VOL. 128 | NO. 51 | Thursday, March 14, 2013
US Budget Deficit Jumps in February by $204 Billion
CHRISTOPHER S. RUGABER | AP Economics Writer
WASHINGTON (AP) – The U.S. federal budget deficit jumped in February from January, though it is still running well below last year's pace. Higher taxes and an improving economy are expected to hold the annual deficit below $1 trillion for the first time since President Barack Obama took office.
The Treasury Department said Wednesday that the deficit grew in February by $203.5 billion. That followed a small surplus of $2.9 billion in January. And February's gap was $28 billon smaller than the same month a year ago.
Through the first five months of the budget year that began on Oct. 1, the deficit is $494 billion. That's nearly $87 billion lower than the budget gap for the same period a year ago.
The Congressional Budget Office estimates the deficit will total $845 billion for the entire year. That would be down from $1.1 trillion in the 2012 budget year and the lowest since 2008.
Even with the improvement, the government would be required to borrow 24 cents of every dollar it spends this year.
The CBO's estimate doesn't reflect the $44 billion of across-the-board spending cuts that kicked in March 1. Those cuts many reduce the deficit further.
Higher Social Security taxes have contributed to a smaller deficit. The tax on nearly all Americans who draw a paycheck rose 2 percentage points this year. That increased revenue in February by $8 billion. The tax increase is projected to raise about $10 billion more a month in revenue for the rest of the budget year, which ends Sept. 30.
The government is also receiving more in income taxes. As part of a deal between the White House and Congress to avoid the fiscal cliff, tax rates rose on individual incomes above $400,000 a year and incomes for couples above $450,000. That is expected to raise $620 billion in revenue over the next decade.

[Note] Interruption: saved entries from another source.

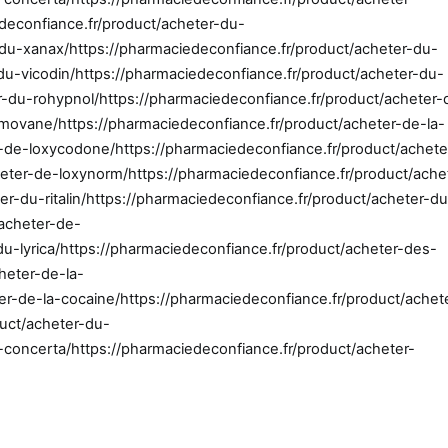
edeconfiance.fr/product/acheter-du-
-du-xanax/https://pharmaciedeconfiance.fr/product/acheter-du-
du-vicodin/https://pharmaciedeconfiance.fr/product/acheter-du-
-du-rohypnol/https://pharmaciedeconfiance.fr/product/acheter-
imovane/https://pharmaciedeconfiance.fr/product/acheter-de-la-
-de-loxycodone/https://pharmaciedeconfiance.fr/product/achete
heter-de-loxynorm/https://pharmaciedeconfiance.fr/product/ache
r-du-ritalin/https://pharmaciedeconfiance.fr/product/acheter-du
/acheter-de-
du-lyrica/https://pharmaciedeconfiance.fr/product/acheter-des-
heter-de-la-
r-de-la-cocaine/https://pharmaciedeconfiance.fr/product/achet
uct/acheter-du-
u-concerta/https://pharmaciedeconfiance.fr/product/acheter-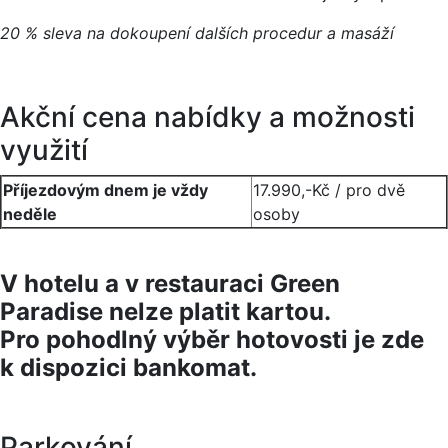
20 % sleva na dokoupení dalších procedur a masáží
Akční cena nabídky a možnosti
využití
Příjezdovým dnem je vždy
17.990,-Kč / pro dvě
neděle
osoby
V hotelu a v restauraci Green
Paradise nelze platit kartou.
Pro pohodlný výběr hotovosti je zde
k dispozici bankomat.
Parkování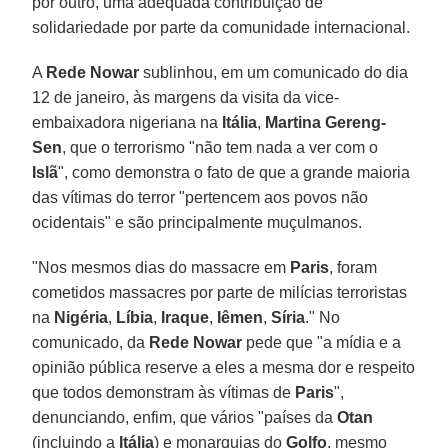
por outro, uma adequada contribuição de
solidariedade por parte da comunidade internacional.
A
Rede Nowar
sublinhou, em um comunicado do dia
12 de janeiro, às margens da visita da vice-
embaixadora nigeriana na
Itália
,
Martina Gereng-
Sen
, que o terrorismo "não tem nada a ver com o
Islã
", como demonstra o fato de que a grande maioria
das vítimas do terror "pertencem aos povos não
ocidentais" e são principalmente muçulmanos.
"Nos mesmos dias do massacre em
Paris
, foram
cometidos massacres por parte de milícias terroristas
na
Nigéria
,
Líbia
,
Iraque
,
Iêmen
,
Síria
." No
comunicado, da
Rede Nowar
pede que "a mídia e a
opinião pública reserve a eles a mesma dor e respeito
que todos demonstram às vítimas de
Paris
",
denunciando, enfim, que vários "países da
Otan
(incluindo a
Itália
) e monarquias do
Golfo
, mesmo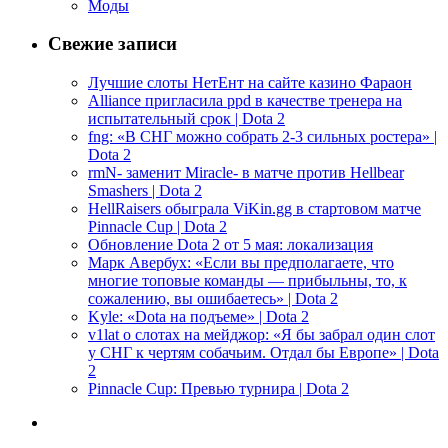
Моды
Свежие записи
Лучшие слоты НетЕнт на сайте казино Фараон
Alliance пригласила ppd в качестве тренера на
испытательный срок | Dota 2
fng: «В СНГ можно собрать 2-3 сильных ростера» |
Dota 2
rmN- заменит Miracle- в матче против Hellbear
Smashers | Dota 2
HellRaisers обыграла ViKin.gg в стартовом матче
Pinnacle Cup | Dota 2
Обновление Dota 2 от 5 мая: локализация
Марк Авербух: «Если вы предполагаете, что
многие топовые команды — прибыльны, то, к
сожалению, вы ошибаетесь» | Dota 2
Kyle: «Dota на подъеме» | Dota 2
v1lat о слотах на мейджор: «Я бы забрал один слот
у СНГ к чертям собачьим. Отдал бы Европе» | Dota
2
Pinnacle Cup: Превью турнира | Dota 2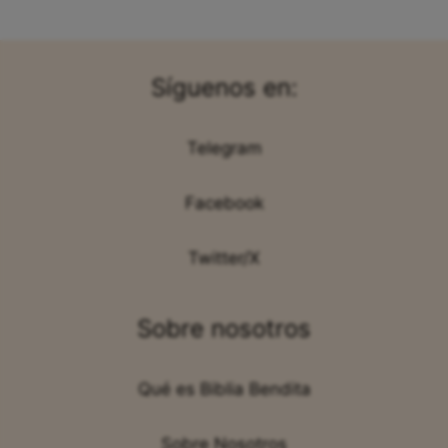
Síguenos en:
Telegram
Facebook
Twitter/X
Sobre nosotros
Qué es Biblia Bendita
Sobre Nosotros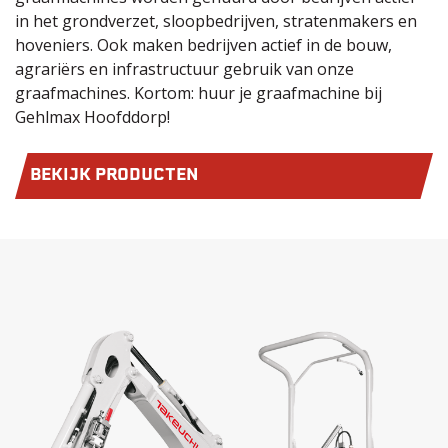
in het grondverzet, sloopbedrijven, stratenmakers en
hoveniers. Ook maken bedrijven actief in de bouw,
agrariërs en infrastructuur gebruik van onze
graafmachines. Kortom: huur je graafmachine bij
Gehlmax Hoofddorp!
BEKIJK PRODUCTEN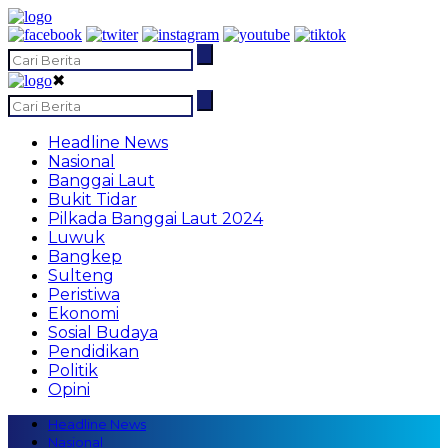
✖
Headline News
Nasional
Banggai Laut
Bukit Tidar
Pilkada Banggai Laut 2024
Luwuk
Bangkep
Sulteng
Peristiwa
Ekonomi
Sosial Budaya
Pendidikan
Politik
Opini
Headline News
Nasional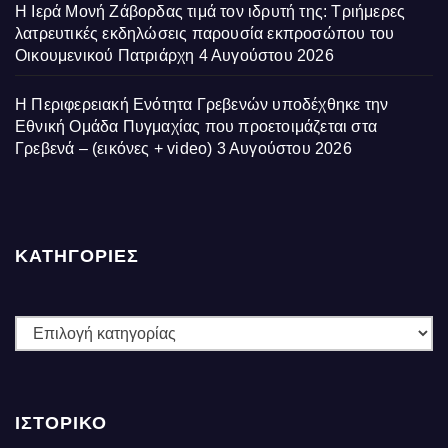
Η Ιερά Μονή Ζάβορδας τιμά τον ιδρυτή της: Τριήμερες
λατρευτικές εκδηλώσεις παρουσία εκπροσώπου του
Οικουμενικού Πατριάρχη
4 Αυγούστου 2026
Η Περιφερειακή Ενότητα Γρεβενών υποδέχθηκε την
Εθνική Ομάδα Πυγμαχίας που προετοιμάζεται στα
Γρεβενά – (εικόνες + video)
3 Αυγούστου 2026
ΚΑΤΗΓΟΡΙΕΣ
ΚΑΤΗΓΟΡΙΕΣ
ΙΣΤΟΡΙΚΌ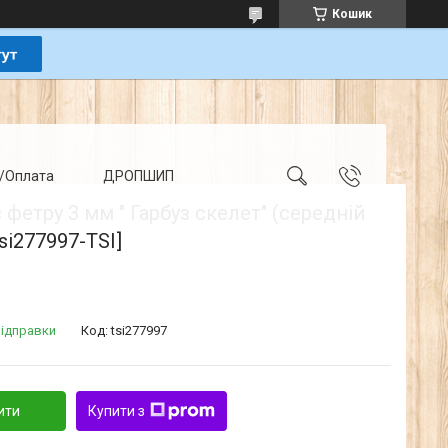
Кошик
/Оплата
ДРОПШИП
 фетру 3 мм " Гарбуз скелет" (середній
tsi277997-TSI]
відправки
Код:
tsi277997
ити
Купити з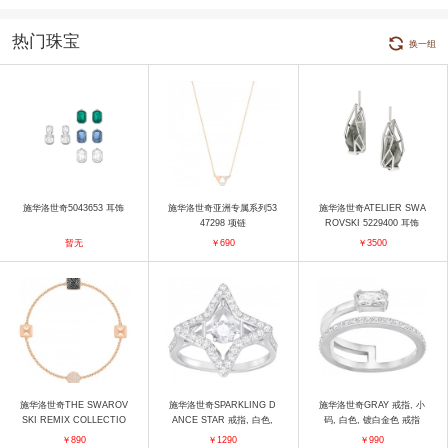
热门珠宝
换一组
施华洛世奇5043653 耳饰
施华洛世奇亚洲专属系列53
施华洛世奇ATELIER SWA
47298 项链
ROVSKI 5229400 耳饰
暂无
￥690
￥3500
施华洛世奇THE SWAROV
施华洛世奇SPARKLING D
施华洛世奇GRAY 戒指, 小
SKI REMIX COLLECTIO
ANCE STAR 戒指, 白色,
码, 白色, 镀白金色 戒指
N 5373213 手镯
镀白金色 戒指
￥890
￥1290
￥990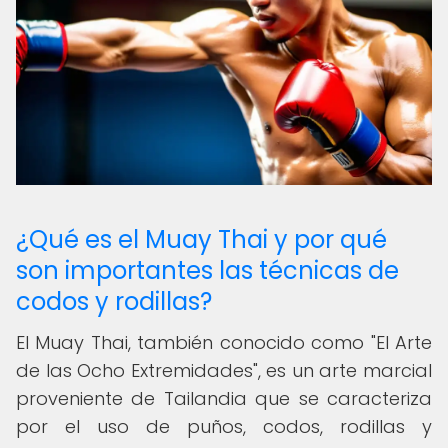
¿Qué es el Muay Thai y por qué
son importantes las técnicas de
codos y rodillas?
El Muay Thai, también conocido como "El Arte
de las Ocho Extremidades", es un arte marcial
proveniente de Tailandia que se caracteriza
por el uso de puños, codos, rodillas y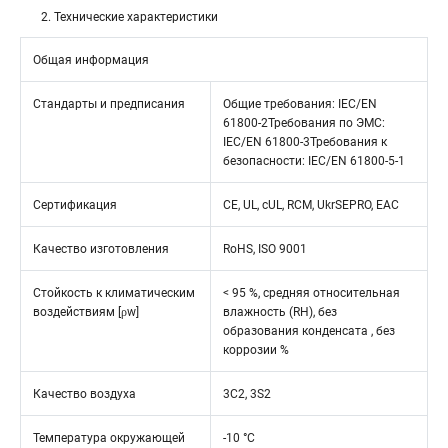
2. Технические характеристики
Общая информация
Стандарты и предписания
Общие требования: IEC/EN
61800-2Требования по ЭМС:
IEC/EN 61800-3Требования к
безопасности: IEC/EN 61800-5-1
Сертификация
CE, UL, cUL, RCM, UkrSEPRO, EAC
Качество изготовления
RoHS, ISO 9001
Стойкость к климатическим
< 95 %, средняя относительная
воздействиям [ρw]
влажность (RH), без
образования конденсата , без
коррозии %
Качество воздуха
3C2, 3S2
Температура окружающей
-10 °C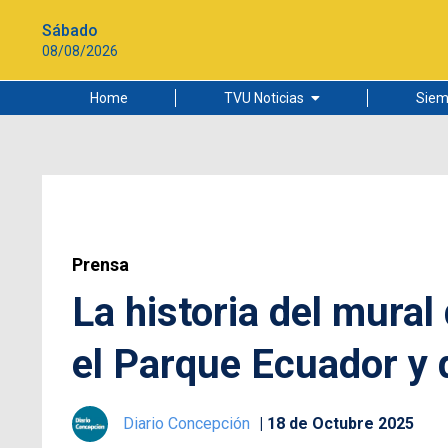
Sábado
08/08/2026
Home
TVU Noticias
Siem
Lo más leído
Ciudad
Cultura
Universidad de Concepción
Prensa
La historia del mura
el Parque Ecuador y 
Diario Concepción
18 de Octubre 2025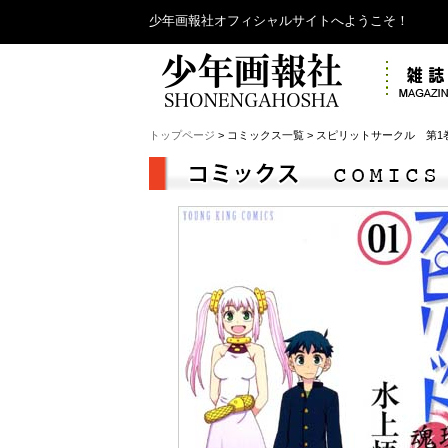
少年画報社オフィシャルサイトへようこそ！
トップページ
> コミックス一覧 > スピリットサークル 第1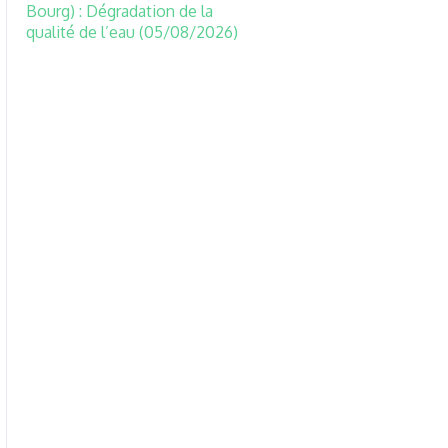
Bourg) : Dégradation de la
qualité de l’eau (05/08/2026)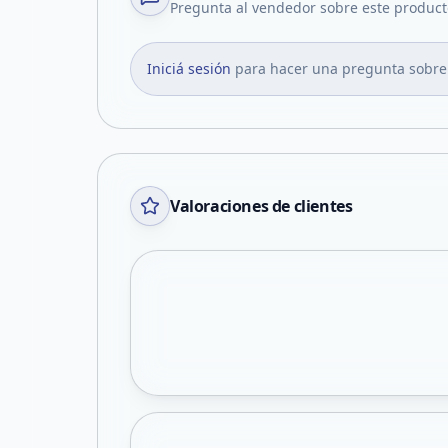
Pregunta al vendedor sobre este product
Iniciá sesión
para hacer una pregunta sobre
Valoraciones de clientes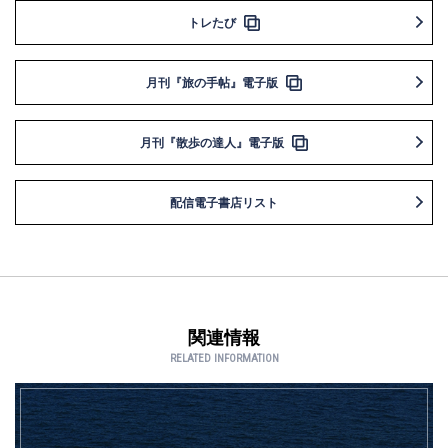
トレたび
月刊『旅の手帖』電子版
月刊『散歩の達人』電子版
配信電子書店リスト
関連情報
RELATED INFORMATION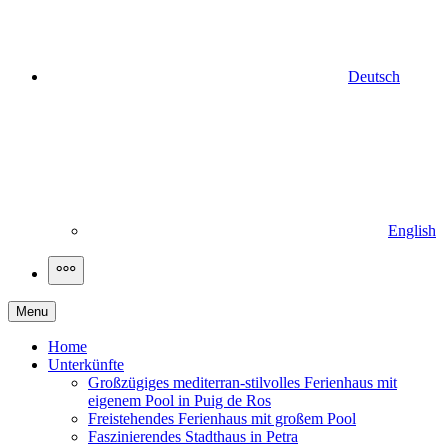
Deutsch
English
More
Menu
Home
Unterkünfte
Großzügiges mediterran-stilvolles Ferienhaus mit
eigenem Pool in Puig de Ros
Freistehendes Ferienhaus mit großem Pool
Faszinierendes Stadthaus in Petra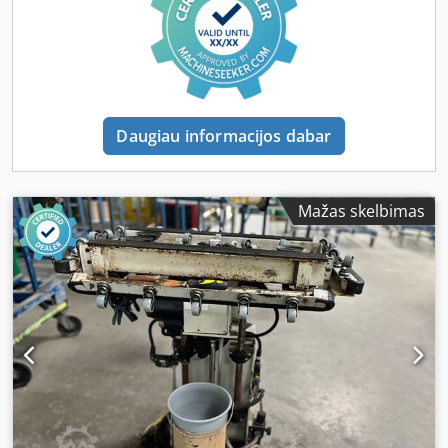
Daugiau informacijos dabar
Mažas skelbimas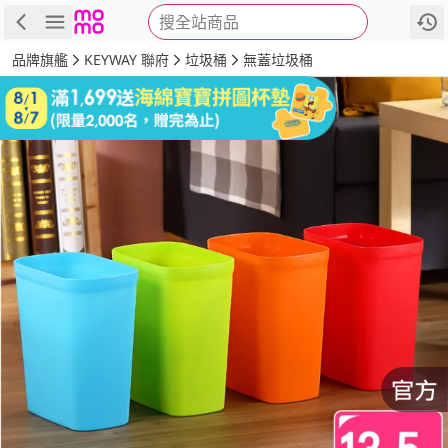
搜全站商品
商品
評價
詳情
規格
推薦
品牌旗艦
KEYWAY 聯府
垃圾桶
無蓋垃圾桶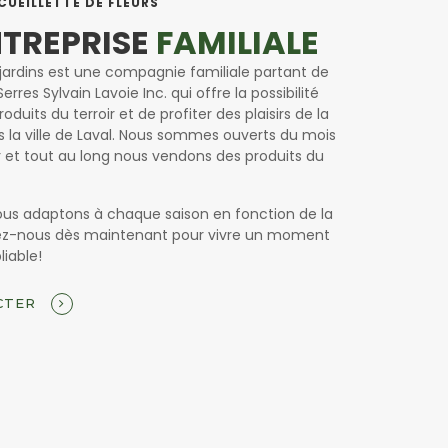
UEILLETTE DE FLEURS
NTREPRISE
FAMILIALE
t jardins est une compagnie familiale partant de
Serres Sylvain Lavoie Inc. qui offre la possibilité
oduits du terroir et de profiter des plaisirs de la
la ville de Laval. Nous sommes ouverts du mois
r et tout au long nous vendons des produits du
ous adaptons à chaque saison en fonction de la
ez-nous dès maintenant pour vivre un moment
liable!
CTER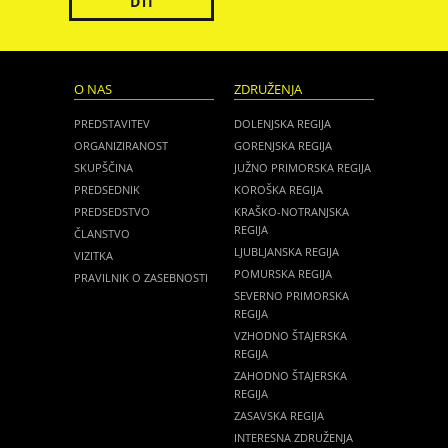
DTI
O NAS
ZDRUŽENJA
PREDSTAVITEV
DOLENJSKA REGIJA
ORGANIZIRANOST
GORENJSKA REGIJA
SKUPŠČINA
JUŽNO PRIMORSKA REGIJA
PREDSEDNIK
KOROŠKA REGIJA
PREDSEDSTVO
KRAŠKO-NOTRANJSKA
REGIJA
ČLANSTVO
LJUBLJANSKA REGIJA
VIZITKA
POMURSKA REGIJA
PRAVILNIK O ZASEBNOSTI
SEVERNO PRIMORSKA
REGIJA
VZHODNO ŠTAJERSKA
REGIJA
ZAHODNO ŠTAJERSKA
REGIJA
ZASAVSKA REGIJA
INTERESNA ZDRUŽENJA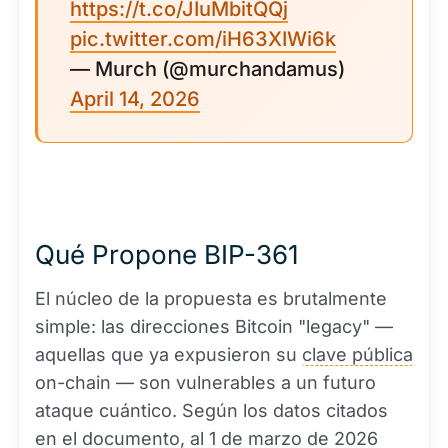
https://t.co/JIuMbitQQj
pic.twitter.com/iH63XIWi6k
— Murch (@murchandamus)
April 14, 2026
Qué Propone BIP-361
El núcleo de la propuesta es brutalmente
simple: las direcciones Bitcoin "legacy" —
aquellas que ya expusieron su
clave pública
on-chain — son vulnerables a un futuro
ataque cuántico. Según los datos citados
en el documento, al 1 de marzo de 2026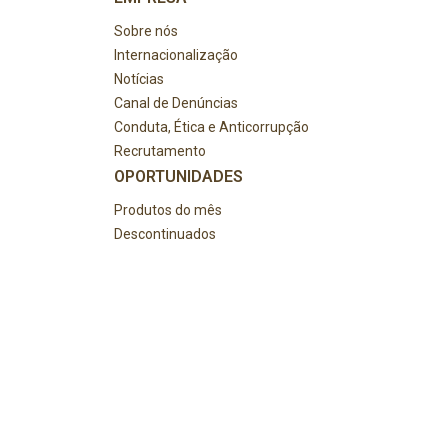
Sobre nós
Internacionalização
Notícias
Canal de Denúncias
Conduta, Ética e Anticorrupção
Recrutamento
OPORTUNIDADES
Produtos do mês
Descontinuados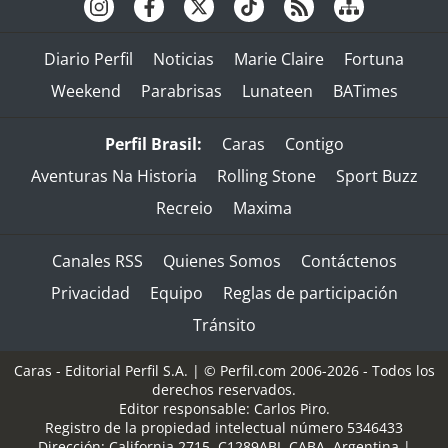
Diario Perfil
Noticias
Marie Claire
Fortuna
Weekend
Parabrisas
Lunateen
BATimes
Perfil Brasil:
Caras
Contigo
Aventuras Na Historia
Rolling Stone
Sport Buzz
Recreio
Maxima
Canales RSS
Quienes Somos
Contáctenos
Privacidad
Equipo
Reglas de participación
Tránsito
Caras - Editorial Perfil S.A.
| © Perfil.com 2006-2026 - Todos los
derechos reservados.
Editor responsable: Carlos Piro.
Registro de la propiedad intelectual número 5346433
Dirección:
California 2715
,
C1289ABI
,
CABA, Argentina
|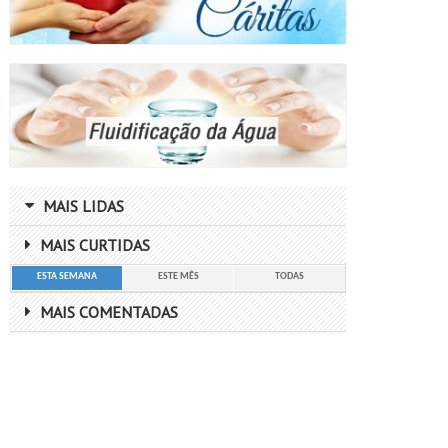
MAIS LIDAS
MAIS CURTIDAS
ESTA SEMANA
ESTE MÊS
TODAS
MAIS COMENTADAS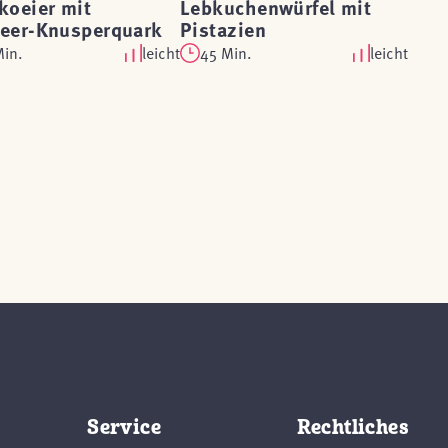
koeier mit
Lebkuchenwürfel mit
eer-Knusperquark
Pistazien
Min.
leicht
45 Min.
leicht
Service
Rechtliches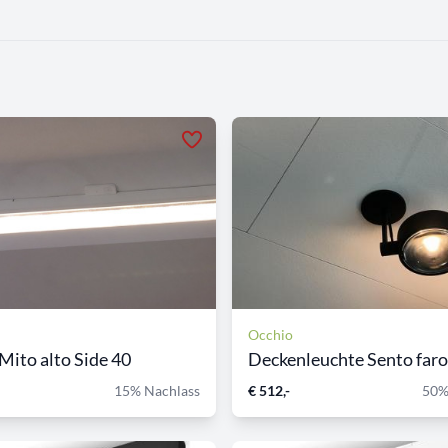
Occhio
Mito alto Side 40
Deckenleuchte Sento faro 
15% Nachlass
€ 512,-
50%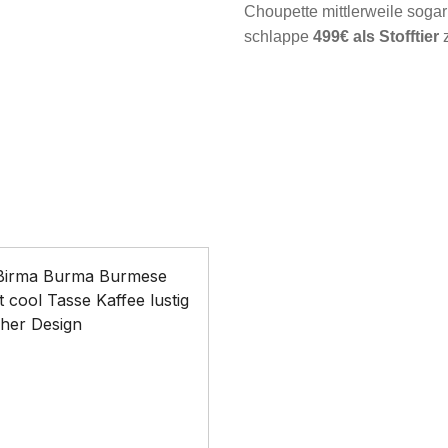
Choupette mittlerweile sogar
schlappe
499€ als Stofftier
z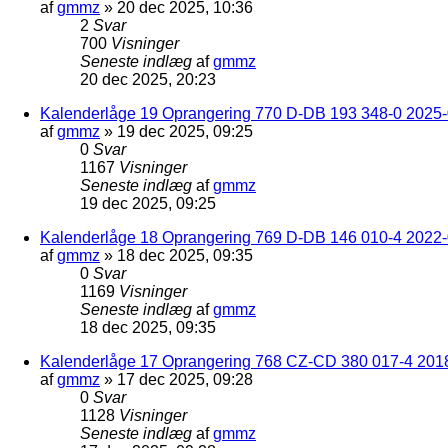
af
gmmz
»
20 dec 2025, 10:36
2
Svar
700
Visninger
Seneste indlæg
af
gmmz
20 dec 2025, 20:23
Kalenderlåge 19 Oprangering 770 D-DB 193 348-0 2025-0
af
gmmz
»
19 dec 2025, 09:25
0
Svar
1167
Visninger
Seneste indlæg
af
gmmz
19 dec 2025, 09:25
Kalenderlåge 18 Oprangering 769 D-DB 146 010-4 2022
af
gmmz
»
18 dec 2025, 09:35
0
Svar
1169
Visninger
Seneste indlæg
af
gmmz
18 dec 2025, 09:35
Kalenderlåge 17 Oprangering 768 CZ-CD 380 017-4 201
af
gmmz
»
17 dec 2025, 09:28
0
Svar
1128
Visninger
Seneste indlæg
af
gmmz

Individual income tax receipts rose more than $75 billion to $500.6 billion in the first five months of the budget year.
Part of the increase reflects fewer tax refunds this budget year. So far, refunds are $20 billion lower than during the same five-month period last year. The key reason: the IRS delayed processing refunds by two weeks this year because tax policy wasn't set until the fiscal cliff was resolved on Jan. 1.
Modest economic growth has also boosted federal tax receipts. Last year, the economy grew at a modest 2.2 percent and generated an average of about 180,000 jobs a month. Job growth has topped 200,000, however, for the past four months. More jobs mean more income, which generates more tax revenue for the government.
The monthly budget update from the Treasury Department comes as both the White House and GOP leaders in Congress are renewing their efforts to reach agreement on a broad deal to reduce the deficit. But so far, there are few signs of progress.
Obama met with House Republicans Wednesday and plans to meet Senate GOP leaders Thursday.
The deficit is the amount the government must borrow when its expenses exceed its revenue. Each month's deficit is volatile and can be affected by calendar quirks that shift government spending or revenue from one month to another.
The deficits hit a record $1.41 trillion in budget year 2009, which began four months before Obama took office. That deficit was due largely to the worst recession since the Great Depression. Tax revenue plummeted. And the government spent more on stimulus programs.
The budget gaps in 2010 and 2011 were slightly lower than the 2009 deficit as a gradually strengthening economy generated more tax revenue.
President George W. Bush also ran annual deficits through most of his two terms in office after he won approval for broad tax cuts and launched wars in Afghanistan and Iraq.
The last time the government ran an annual surplus was in 2001.